Through a subtle game of references to art history, Mathilde Oscar immerses us in a meticulously executed scenography wherein each shot features a central female subject. Her modern take on historical themes is an enticingly clever coupling of classical painting and the digital era.
By Cécile Martet | 22 Aug 2023
Hello Mathilde, thank you for taking the time to talk to us today! First of all, can you tell us when and how your artistic career began?
I started painting and selling my work at the age of 17 (my first exhibition and sale was at an “artist’s market” on the streets of Paris in 1998). I continued to paint for a long time until one day an incident caused me to have an emotional block. I then stopped painting for a few years.
I later discovered the world of photography thanks to some photographer friends and started on a whim. Their advice as well as some internet tutorials allowed me to learn how to work with the lighting of a photo studio.

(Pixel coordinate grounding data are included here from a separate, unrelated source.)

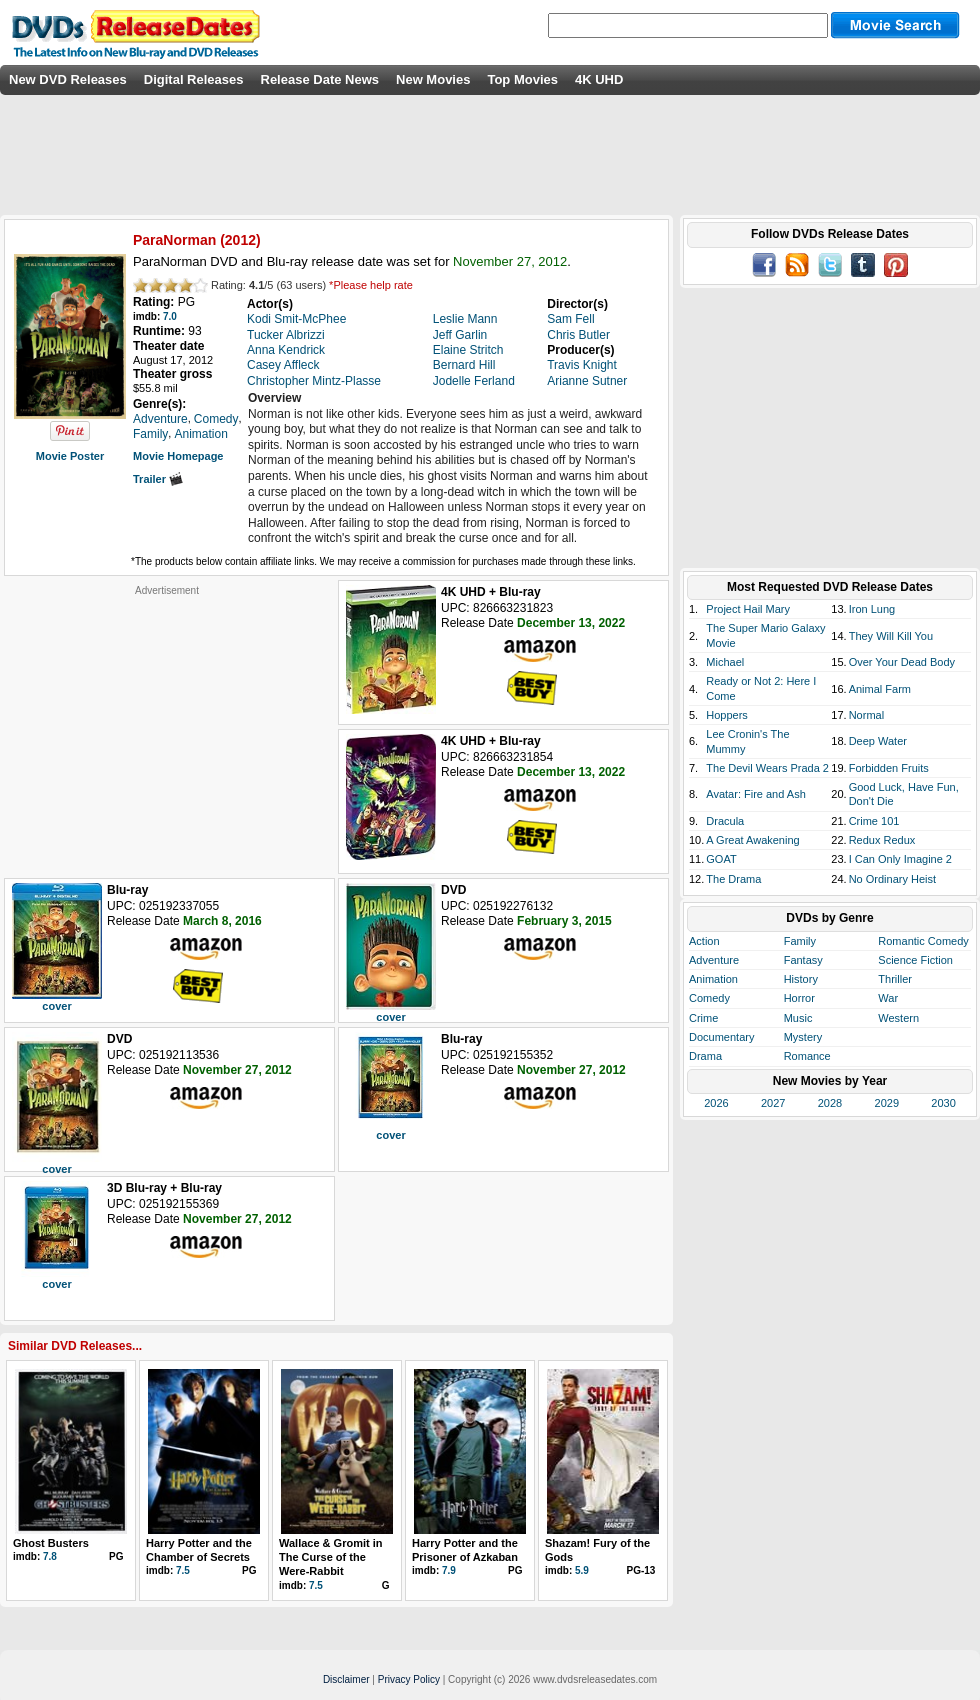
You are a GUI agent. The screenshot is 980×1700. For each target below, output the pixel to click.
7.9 (449, 1570)
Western (898, 1018)
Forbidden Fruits (889, 768)
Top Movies (522, 79)
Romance (807, 1056)
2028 (830, 1103)
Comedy (709, 998)
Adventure (714, 960)
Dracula (725, 821)
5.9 (582, 1570)
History (801, 979)
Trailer (158, 479)
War (888, 998)
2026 (716, 1103)
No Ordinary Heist (892, 879)
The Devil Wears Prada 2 (767, 768)
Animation (713, 979)
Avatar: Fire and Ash (755, 794)
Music (798, 1018)
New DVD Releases (68, 79)
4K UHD (599, 79)
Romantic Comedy (923, 941)
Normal (866, 715)
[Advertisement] (167, 722)
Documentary (721, 1037)
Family (800, 941)
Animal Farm (880, 689)
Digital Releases (194, 79)
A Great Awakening (752, 840)
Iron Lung (872, 609)
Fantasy (803, 960)
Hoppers (727, 715)
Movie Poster (70, 456)
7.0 (170, 316)
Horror (799, 998)
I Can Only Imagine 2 (900, 859)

The scenography of your works takes the codes of classical painting but revisited. How do you create each set?
When I started photographing subjects, I of course always kept my background in painting always played a role in setting the scene. My studies in art history also fed my inspirations.
Classical painting in particular inspires me a lot, that’s why I often incorporate elements from the Renaissance period to the 19th century into my pictures. This is what characterizes my style.
The decorations are either hand-painted backgrounds that I create. Or like in one of my series,I worked with old master paintings that I printed on large fabrics that served as backgrounds.
It’s a bit like a theater set. I always favor the “homemade” and then add, according to the theme, decorative elements, which I find or make according to the need and inspiration.
It often happens that I search for a long time for the object or the costume that I can’t find, and I end up making it! And sometimes a costume is simply created from a few pieces of fabric knotted together, it does wonders.
The female figure is recurrent in your productions: draped, decorated with flowers, naked, etc. What messages do you wish to convey through these representations?
It would be presumptuous of me to talk about a message in my feminine representations. I think that it is more my unconscious that speaks. The naked body of the women I photograph is devoid of sexualized representation. The women I represent are innocent and pure. That’s why I get angry when social networks censor a photo that shows a nipple!
I wonder how Botticelli would have reacted to this…So maybe if we have to find a message it would be this one: vulgarity or perversion is in the eye of the beholder, while I only see beauty and purity.
The flowers and draperies are only there to sublimate and highlight this voluptuousness and romanticism. I am simply a great nostalgic, and a follower of the “classic” beauty.
Who are the artists, and in particular women artists, that have inspired you the most and still inspire you?
My inspirations often come from female artists. For the oldest, I would talk about Elisabeth Vigée Lebrun in painting. I like the softness she gives to her portraits. As a contemporary painter, I love the work of Nicoletta Ceccoli.
And then there is Frida Kahlo, whose life touches me enormously and inspires me again and again. In photography, one of the first who inspired me (and continues to do so) is Annie Leibovitz. I can’t really explain it, it’s like alchemy.
There are also some men whose work I admire! Take photographers like Eugenio Recuenco, Erwin Olaf, Paolo Roversi, and Kristian Schuller for example. But I also like other contemporary artists like Ray Caesar or Mark Ryden.
For the classical painting part: Bouguereau, Vermeer, De Vinci, Ingres, Delacroix and so on. It’s a pity that women were, at the time, not very present on the artistic scene!
Do you consider that being a woman artist today is an opportunity or a hindrance?
I can’t really say because I don’t think it’s a hindrance or an opportunity (in this day and age anyway). I have never experienced that feeling of being put aside because I was a woman and so I don’t have that feeling of injustice.
I am happy to be a woman in any case and to have this sensitivity perhaps softer and more subtle than in some male artists, but one cannot make a generalization. Inspiration comes to those who are attentive to it. Men or women!